• Description of the task
Every line from the one holding "ناشی از نوسانات" through the final line of the entries is to be reproduced exactly, and no other line.

*** Dataset excerpts Section Begins ***

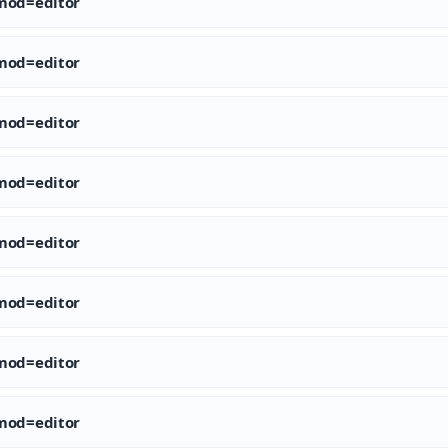
od=editor
od=editor
od=editor
od=editor
od=editor
od=editor
od=editor
od=editor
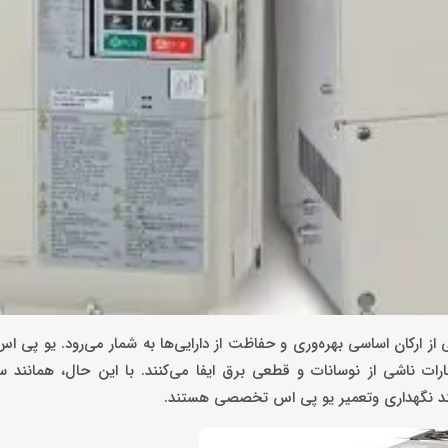
عاصر، continuity برق بدون وقفه یکی از ارکان اساسی بهره‌وری و حفاظت از دارایی‌ها به شمار می‌رود. یو 
 ناشی از نوسانات و قطعی برق ایفا می‌کنند. با این حال، همانند سا
ازمند نگهداری وتعمیر یو پی اس تخصصی هستند.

*** Dataset excerpts Section Ends ***

• Response to the task
 ناشی از نوسانات و قطعی برق ایفا می‌کنند. با این حال، همانند سا
ازمند نگهداری وتعمیر یو پی اس تخصصی هستند.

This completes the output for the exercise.